TASK REQUIREMENTS:
Nothing but the lines from the line with "お客さま＆スタッフの使い方" to the end of the records below should appear in the answer, each exactly as given.

*** Opening RECORDS SHOWN ***

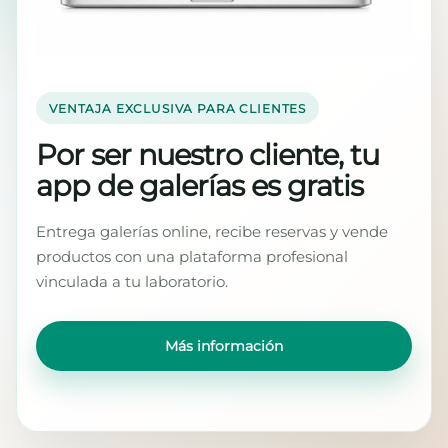
VENTAJA EXCLUSIVA PARA CLIENTES
Por ser nuestro cliente, tu
app de galerías es gratis
Entrega galerías online, recibe reservas y vende
productos con una plataforma profesional
vinculada a tu laboratorio.
Más información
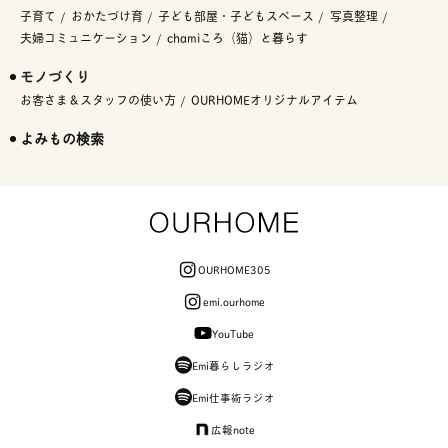
子育て
おかたづけ育
子ども部屋・子どもスペース
写真整理
夫婦コミュニケーション
chamiころ（猫）と暮らす
モノづくり
お客さま＆スタッフの使い方
OURHOMEオリジナルアイテム
よみもの検索
OURHOME305
emi.ourhome
YouTube
Emi暮らしラジオ
Emi仕事術ラジオ
広報note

*** Closing RECORDS SHOWN ***

TASK SOLUTION:
お客さま＆スタッフの使い方
OURHOMEオリジナルアイテム
よみもの検索
OURHOME305
emi.ourhome
YouTube
Emi暮らしラジオ
Emi仕事術ラジオ
広報note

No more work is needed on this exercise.